The government tacitly acknowledges this ‘power of music,’ as well as the preeminence of the international musical stage, by financing many of its artists, sending them abroad to tour and providing grants to cover recording and production expenses. In supporting the arts, Iceland takes part in a form of “cultural diplomacy,” and likewise opens itself “diplomatically” to foreign musicians. Iceland’s enterprise is, at least ideally, one of free exchanges of cultural recognition through the medium of music as a “face” of Icelandic culture. This is “multi-cultural” and yet not entirely; nationalistic in origin, yet obscured by changes in national identity caused by increased globalization.

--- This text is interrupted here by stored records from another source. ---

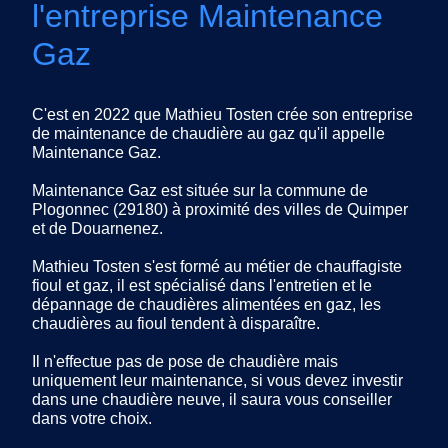
l'entreprise Maintenance
Gaz
C'est en 2022 que Mathieu Tosten crée son entreprise
de maintenance de chaudière au gaz qu'il appelle
Maintenance Gaz.
Maintenance Gaz est située sur la commune de
Plogonnec (29180) à proximité des villes de Quimper
et de Douarnenez.
Mathieu Tosten s'est formé au métier de chauffagiste
fioul et gaz, il est spécialisé dans l'entretien et le
dépannage de chaudières alimentées en gaz, les
chaudières au fioul tendent à disparaître.
Il n'effectue pas de pose de chaudière mais
uniquement leur maintenance, si vous devez investir
dans une chaudière neuve, il saura vous conseiller
dans votre choix.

Subsidizing of the arts is a direct result of being at a politico-cultural disadvantage: government support for the arts in both Iceland and Canada needs to be understood as an effort at reconstitution through exchanges of recognition. Programs such as these only makes sense when framed in opposition to a dominant cultural edifice, such as America. Without government subsidies, it is unlikely that many artists would be able to achieve commercial success abroad. In the wake of the aforementioned economic crisis and Iceland’s mounting debt to foreign nations, the question of funding for the arts becomes more controversial. While faced with their own budgetary deficits, many other nations are under pressure from neo-liberal free market reformers to cut funding for the arts. It will be interesting to see if Iceland recognizes the centrality of their own funding to their marketability abroad in other sectors and to track how much of the funding burden will be shifted to non-governmental corporate entities. Such a system of patronage would no longer have the same accountability, transparency, and recourse to notions of the public good as programs funded by the government.
Government funding transforms musicians into cultural ambassadors. In Iceland, as in the Americas, questions of assimilation haunt the social discourse of national identity, and globally we are told a “war of cultures” is being fought. Music is a potently democratic medium of expression that broadens rather than closes inter-cultural understanding and respect. We can all benefit by using diverse “musical ambassadors” to open new “channels” of cultural dialogue among the international audience while supporting the crucial role music plays in culture.